By Brenda Hopf
October 4, 2019
It happened in the blink of an eye.
In fact, I think it happened quicker than that. Yet as it was happening, it seemed like an eternity; I was already regretting my carelessness and wanting a “do-over.”
I was hungry for homemade baked sweet potato fries. I don’t make them often, likely because sweet potatoes are not easy to peel and they are even more difficult to cut into pieces due to their particularly hard texture.
Anyone who knows me knows I am a stickler about safety. Ask my husband. Ask my kids and grandkids. I am always considering the safety aspect of any activity. I say “be careful” or “be safe” more times than they care to hear. Admittedly, I am probably a little over-the-top when it comes to safety.
That is why what happened that evening as I prepared my sweet potato fries is almost unthinkable. I always use my handy-dandy crinkle cutter and have a routine. This has always been a flawless routine, until this one time. As I pressed the sweet potato against the cutting board with my right hand on the crinkle cutter, it dislodged from the sweet potato and slipped to the left where my left hand was not out of the way. The result was a deep cut above the top knuckle of one finger which ended up being a bloody mess. I quickly examined my finger to assess the damage and took action to care for the wound.
We are constantly reminded to care for our physical well-being by labels, books, videos and people. We are instructed to “be safe” at home, work and when we are out and about with all our other activities so as to not cause injury to ourselves or others; and more often than not, we follow a certain protocol. At those times when we are careless and an injury occurs to ourselves or others, we act quickly, doing whatever is necessary to promote healing.
Can we say we do the same when we are wounded emotionally or spiritually? As with the physical injury to my finger, through human weakness, we can let our guard down and it can happen in the blink of an eye. We hurt others and others hurt us. I will admit that I am not always so quick to address these types of wounds and take the necessary steps for healing…and that is a real tragedy. Why do I say that this is a real tragedy? While the healing of physical wounds is extremely important, the healing of emotional and spiritual wounds is on a whole other level because it can have a bearing on our eternal salvation. What could be more important than doing everything possible to ensure we will end up in heaven for eternity?
We know how quickly we can inflict emotional and spiritual wounds on others with our words and actions, and how the same can happen to us as others injure us in this same way. When we let our guard down, human nature can take over; and it can happen in the blink of an eye, much like the cut to my finger. If the injury was inflicted upon us by another, rather than forgiving that person, we often leave the wound gaping open, prone to an infection that continues to grow and fester. I don’t know about you, but this most definitely affects my mood and my relationship with God; and, depending on the seriousness of the offense, could ultimately affect where I will spend eternity.
The cut to my finger was a little scary. It was bad but could have been much worse. The thought of the emotional and spiritual injuries I have inflicted on others and those that others have inflicted on me – and that remain unaddressed and continue to bleed and fester – are beyond scary because of what could be at stake; eternal salvation. Just as I acted quickly to care for my wounded finger, I should be even more diligent about taking care to seek healing for my emotional and spiritual wounds.

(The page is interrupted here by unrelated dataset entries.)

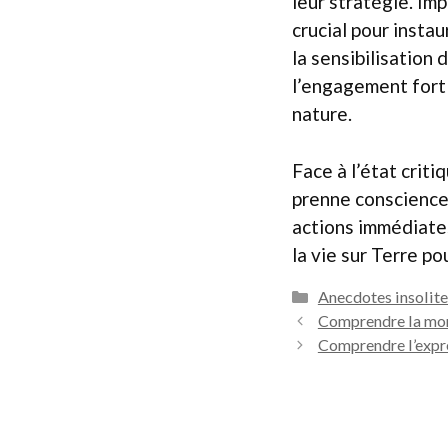
leur stratégie. Imp
crucial pour insta
la sensibilisation 
l’engagement fort 
nature.
Face à l’état crit
prenne conscience
actions immédiates
la vie sur Terre po
Catégories
Anecdotes insolite
Comprendre la mors
Comprendre l’expre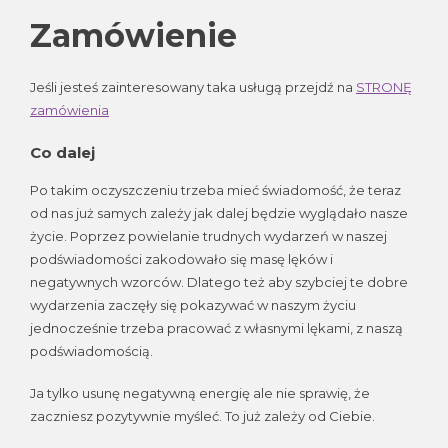
Zamówienie
Jeśli jesteś zainteresowany taka usługą przejdź na
STRONĘ
zamówienia
Co dalej
Po takim oczyszczeniu trzeba mieć świadomość, że teraz
od nas już samych zależy jak dalej będzie wyglądało nasze
życie. Poprzez powielanie trudnych wydarzeń w naszej
podświadomości zakodowało się masę lęków i
negatywnych wzorców. Dlatego też aby szybciej te dobre
wydarzenia zaczęły się pokazywać w naszym życiu
jednocześnie trzeba pracować z własnymi lękami, z naszą
podświadomością.
Ja tylko usunę negatywną energię ale nie sprawię, że
zaczniesz pozytywnie myśleć. To już zależy od Ciebie.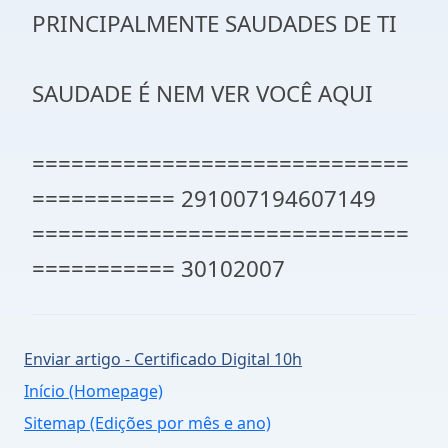
PRINCIPALMENTE SAUDADES DE TI
SAUDADE É NEM VER VOCÊ AQUI
=============================
=========== 291007194607149
=============================
=========== 30102007
Enviar artigo - Certificado Digital 10h
Início (Homepage)
Sitemap (Edições por mês e ano)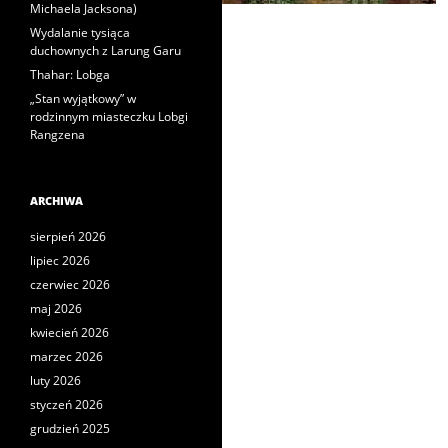
Michaela Jacksona)
Wydalanie tysiąca
duchownych z Larung Garu
Thahar: Lobga
„Stan wyjątkowy” w
rodzinnym miasteczku Lobgi
Rangzena
ARCHIWA
sierpień 2026
lipiec 2026
czerwiec 2026
maj 2026
kwiecień 2026
marzec 2026
luty 2026
styczeń 2026
grudzień 2025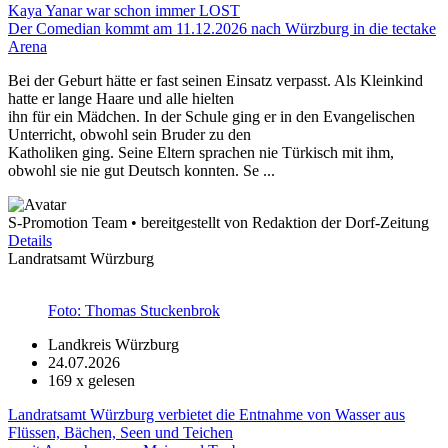
Kaya Yanar war schon immer LOST
Der Comedian kommt am 11.12.2026 nach Würzburg in die tectake
Arena
Bei der Geburt hätte er fast seinen Einsatz verpasst. Als Kleinkind
hatte er lange Haare und alle hielten
ihn für ein Mädchen. In der Schule ging er in den Evangelischen
Unterricht, obwohl sein Bruder zu den
Katholiken ging. Seine Eltern sprachen nie Türkisch mit ihm,
obwohl sie nie gut Deutsch konnten. Se ...
S-Promotion Team • bereitgestellt von Redaktion der Dorf-Zeitung
Details
Landratsamt Würzburg
Foto: Thomas Stuckenbrok
Landkreis Würzburg
24.07.2026
169
x gelesen
Landratsamt Würzburg verbietet die Entnahme von Wasser aus
Flüssen, Bächen, Seen und Teichen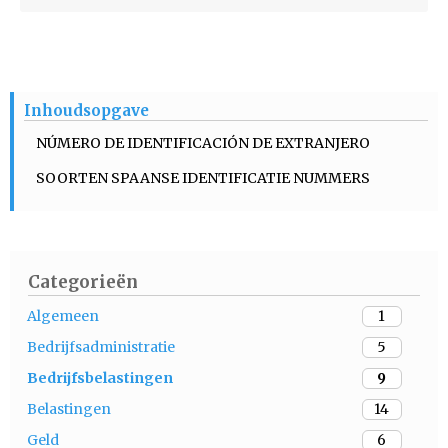
Inhoudsopgave
NÚMERO DE IDENTIFICACIÓN DE EXTRANJERO
SOORTEN SPAANSE IDENTIFICATIE NUMMERS
Categorieën
Algemeen
1
Bedrijfsadministratie
5
Bedrijfsbelastingen
9
Belastingen
14
Geld
6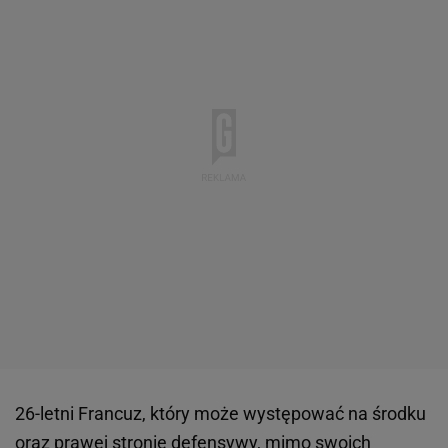
26-letni Francuz, który może występować na środku
oraz prawej stronie defensywy, mimo swoich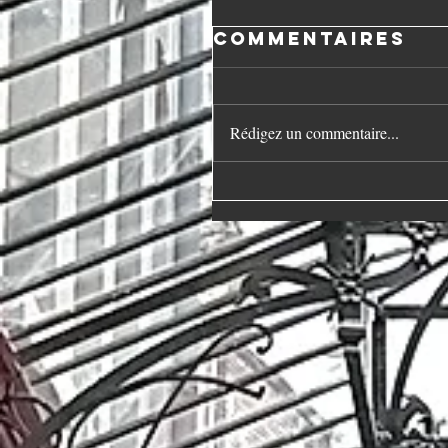
Commentaires
Rédigez un commentaire...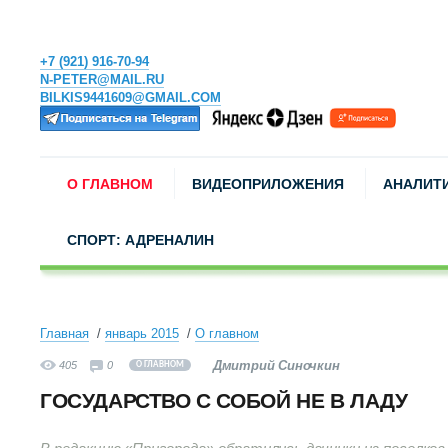
+7 (921) 916-70-94
N-PETER@MAIL.RU
BILKIS9441609@GMAIL.COM
О ГЛАВНОМ
ВИДЕОПРИЛОЖЕНИЯ
АНАЛИТ
СПОРТ: АДРЕНАЛИН
Главная
январь 2015
О главном
Дмитрий Синочкин
405
0
О ГЛАВНОМ
ГОСУДАРСТВО С СОБОЙ НЕ В ЛАДУ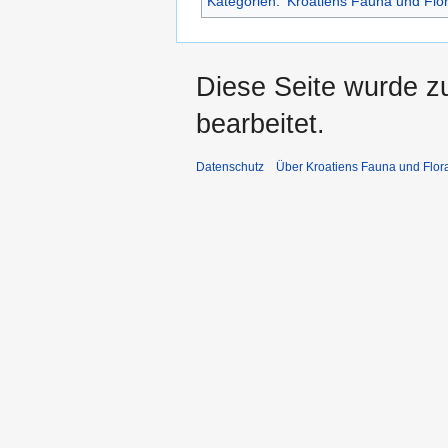
Kategorien
:
Kroatiens Fauna und Flo
Diese Seite wurde z
bearbeitet.
Datenschutz
Über Kroatiens Fauna und Flor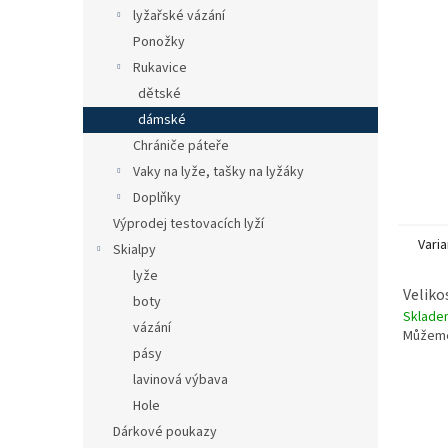
n
lyžařské vázání
e
Ponožky
l
Rukavice
dětské
dámské
Chrániče páteře
Vaky na lyže, tašky na lyžáky
Doplňky
Výprodej testovacích lyží
Varia
Skialpy
lyže
Velikos
boty
Sklade
vázání
Můžeme
pásy
lavinová výbava
Hole
Dárkové poukazy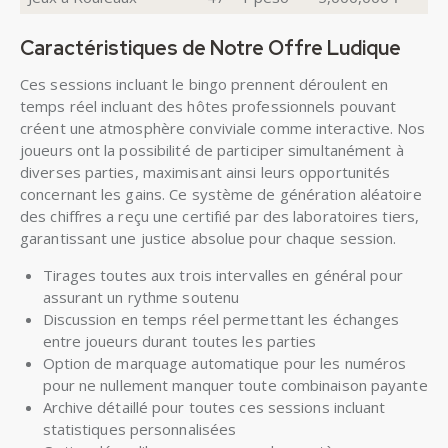
Caractéristiques de Notre Offre Ludique
Ces sessions incluant le bingo prennent déroulent en
temps réel incluant des hôtes professionnels pouvant
créent une atmosphère conviviale comme interactive. Nos
joueurs ont la possibilité de participer simultanément à
diverses parties, maximisant ainsi leurs opportunités
concernant les gains. Ce système de génération aléatoire
des chiffres a reçu une certifié par des laboratoires tiers,
garantissant une justice absolue pour chaque session.
Tirages toutes aux trois intervalles en général pour
assurant un rythme soutenu
Discussion en temps réel permettant les échanges
entre joueurs durant toutes les parties
Option de marquage automatique pour les numéros
pour ne nullement manquer toute combinaison payante
Archive détaillé pour toutes ces sessions incluant
statistiques personnalisées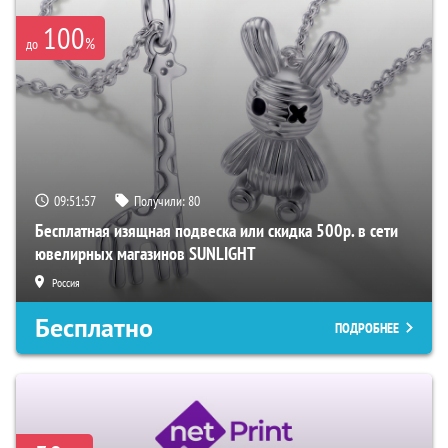
100
%
до
09:51:56
Получили:
80
Бесплатная изящная подвеска или скидка 500р. в сети
ювелирных магазинов SUNLIGHT
Россия
Бесплатно
ПОДРОБНЕЕ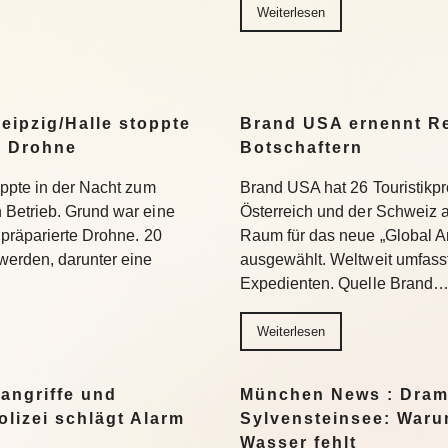
Weiterlesen
eipzig/Halle stoppte
Brand USA ernennt Re
n Drohne
Botschaftern
oppte in der Nacht zum
Brand USA hat 26 Touristikpr
 Betrieb. Grund war eine
Österreich und der Schweiz a
 präparierte Drohne. 20
Raum für das neue „Global 
werden, darunter eine
ausgewählt. Weltweit umfass
Expedienten. Quelle Brand
Weiterlesen
angriffe und
München News : Dram
lizei schlägt Alarm
Sylvensteinsee: Warum
Wasser fehlt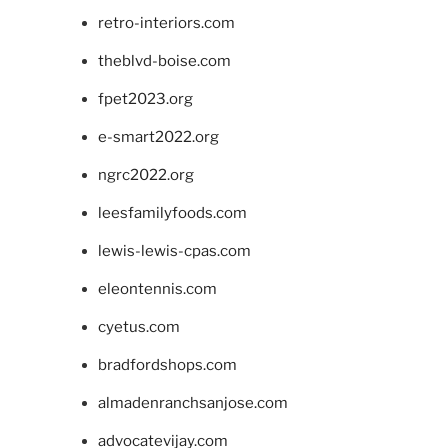
retro-interiors.com
theblvd-boise.com
fpet2023.org
e-smart2022.org
ngrc2022.org
leesfamilyfoods.com
lewis-lewis-cpas.com
eleontennis.com
cyetus.com
bradfordshops.com
almadenranchsanjose.com
advocatevijay.com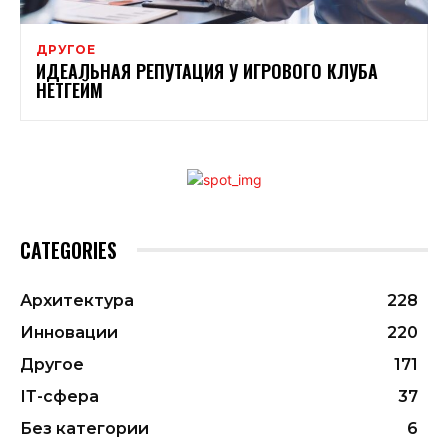
ДРУГОЕ
ИДЕАЛЬНАЯ РЕПУТАЦИЯ У ИГРОВОГО КЛУБА
НЕТГЕЙМ
CATEGORIES
Архитектура
228
Инновации
220
Другое
171
ІТ-сфера
37
Без категории
6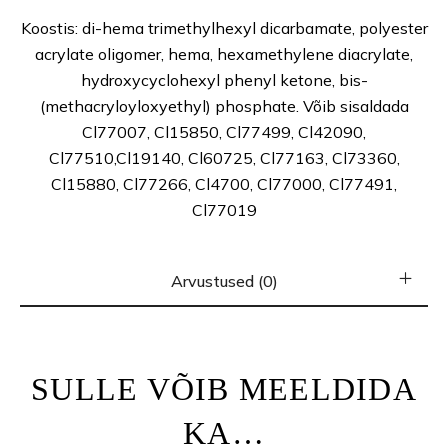
Koostis: di-hema trimethylhexyl dicarbamate, polyester
acrylate oligomer, hema, hexamethylene diacrylate,
hydroxycyclohexyl phenyl ketone, bis-
(methacryloyloxyethyl) phosphate. Võib sisaldada
Cl77007, Cl15850, Cl77499, Cl42090,
Cl77510,Cl19140, Cl60725, Cl77163, Cl73360,
Cl15880, Cl77266, Cl4700, Cl77000, Cl77491,
Cl77019
Arvustused (0)
SULLE VÕIB MEELDIDA
KA…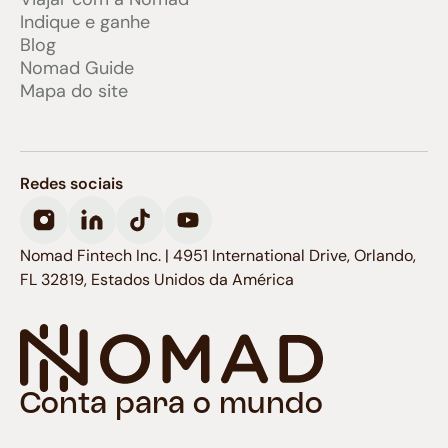
Indique e ganhe
Blog
Nomad Guide
Mapa do site
Redes sociais
Nomad Fintech Inc. | 4951 International Drive, Orlando,
FL 32819, Estados Unidos da América
Conta para o mundo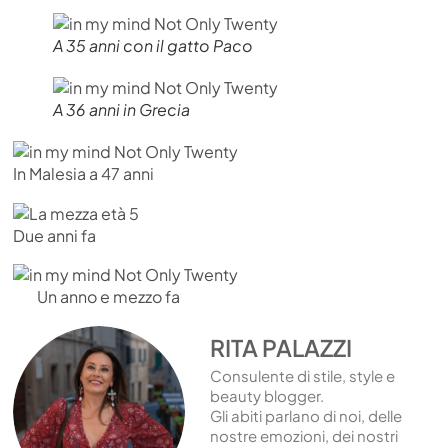
A 35 anni con il gatto Paco
A 36 anni in Grecia
In Malesia a 47 anni
Due anni fa
Un anno e mezzo fa
RITA PALAZZI
Consulente di stile, style e
beauty blogger.
Gli abiti parlano di noi, delle
nostre emozioni, dei nostri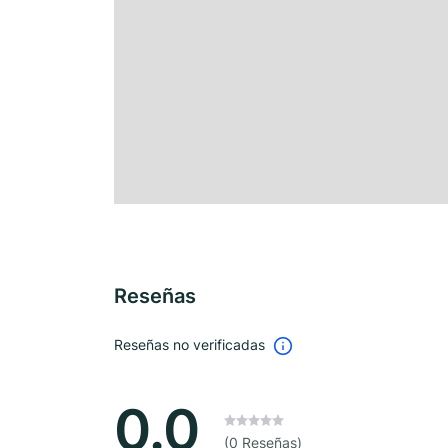
Reseñas
Reseñas no verificadas
0.0
(0 Reseñas)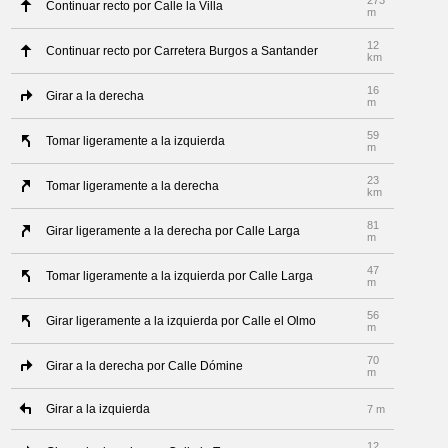
273
Continuar recto por Calle la Villa
m
12
Continuar recto por Carretera Burgos a Santander
km
16
Girar a la derecha
m
59
Tomar ligeramente a la izquierda
m
23
Tomar ligeramente a la derecha
km
81
Girar ligeramente a la derecha por Calle Larga
m
47
Tomar ligeramente a la izquierda por Calle Larga
m
56
Girar ligeramente a la izquierda por Calle el Olmo
m
70
Girar a la derecha por Calle Dómine
m
Girar a la izquierda
7 m
12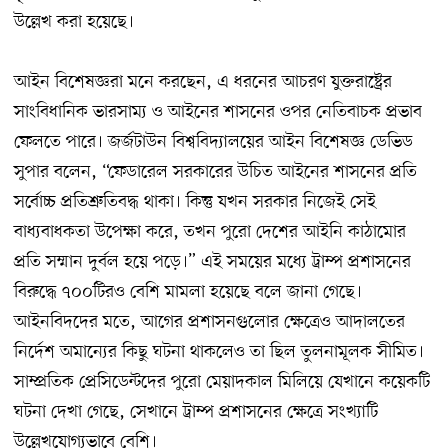
উল্লেখ করা হয়েছে।
আইন বিশেষজ্ঞরা মনে করছেন, এ ধরনের আচরণ যুক্তরাষ্ট্রের
সাংবিধানিক ভারসাম্য ও আইনের শাসনের ওপর নেতিবাচক প্রভাব
ফেলতে পারে। জর্জটাউন বিশ্ববিদ্যালয়ের আইন বিশেষজ্ঞ ডেভিড
সুপার বলেন, “ফেডারেল সরকারের উচিত আইনের শাসনের প্রতি
সর্বোচ্চ প্রতিশ্রুতিবদ্ধ থাকা। কিন্তু যখন সরকার নিজেই সেই
বাধ্যবাধকতা উপেক্ষা করে, তখন পুরো দেশের আইনি কাঠামোর
প্রতি সম্মান দুর্বল হয়ে পড়ে।” এই সময়ের মধ্যে ট্রাম্প প্রশাসনের
বিরুদ্ধে ৭০০টিরও বেশি মামলা হয়েছে বলে জানা গেছে।
আইনবিদদের মতে, আগের প্রশাসনগুলোর ক্ষেত্রেও আদালতের
নির্দেশ অমান্যের কিছু ঘটনা থাকলেও তা ছিল তুলনামূলক সীমিত।
সাম্প্রতিক প্রেসিডেন্টদের পুরো মেয়াদকাল মিলিয়ে যেখানে কয়েকটি
ঘটনা দেখা গেছে, সেখানে ট্রাম্প প্রশাসনের ক্ষেত্রে সংখ্যাটি
উল্লেখযোগ্যভাবে বেশি।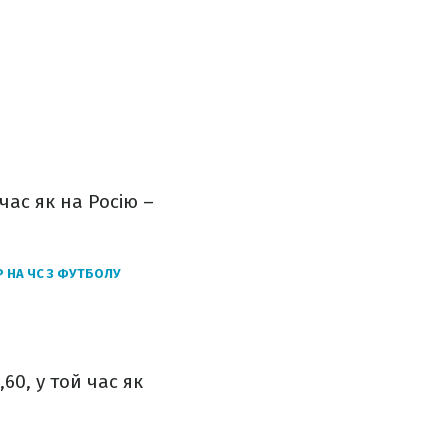
час як на Росію –
Р НА ЧС З ФУТБОЛУ
60, у той час як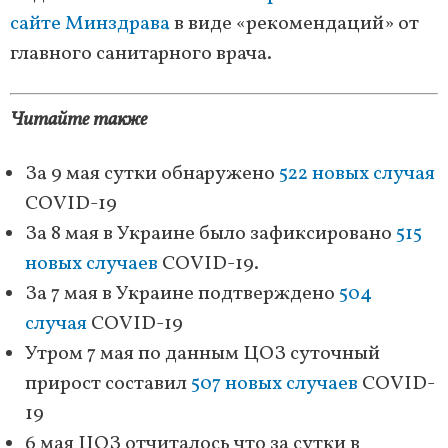
сайте Минздрава
в виде «рекомендаций» от
главного санитарного врача.
Читайте также
За 9 мая сутки обнаружено
522 новых случая
COVID-19
За 8 мая в Украине было зафиксировано
515
новых случаев
COVID-19.
За 7 мая в Украине подтверждено
504
случая
COVID-19
Утром 7 мая по данным ЦОЗ суточный
прирост составил
507 новых случаев
COVID-
19
6 мая ЦОЗ отчиталось что за сутки в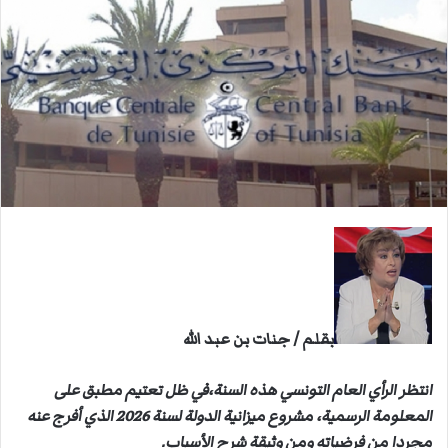
ب
ر
ي
د
ا
إ
ل
ك
ت
ر
و
ن
ي
ا
بقلم / جنات بن عبد الله
انتظر الرأي العام التونسي هذه السنة،في ظل تعتيم مطبق على
المعلومة الرسمية، مشروع ميزانية الدولة لسنة 2026 الذي أفرج عنه
مجردا من فرضياته ومن وثيقة شرح الأسباب.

The healing of emotional and spiritual wounds is a never-ending process. While our intention should be to always strive to do better, even if we succeed in doing our very best, in the blink of an eye we can slip and as we realize our failings may wish we could have a “do-over.” Wounds caused by our sins do not have a “do-over.” We do, however, have a perfect solution to help us with the healing process. We can turn to our loving Father and his unending mercy through the reception of the sacraments. At Mass, we are able to receive God’s highest expression of mercy through the Body and Blood of Christ. In the Sacrament of Reconciliation, as our sins are forgiven, we receive grace to strengthen us to avoid future sins and we are reconciled with the Church. That is a lot of healing, healing that is essential in determining where we might spend eternity.
Sin can happen in the blink of an eye…so can our death. Let the healing begin!
Brenda Hopf is a member of Divine Mercy Parish in Dubois County and also contributes to the “Sharing the Load” column in The Message.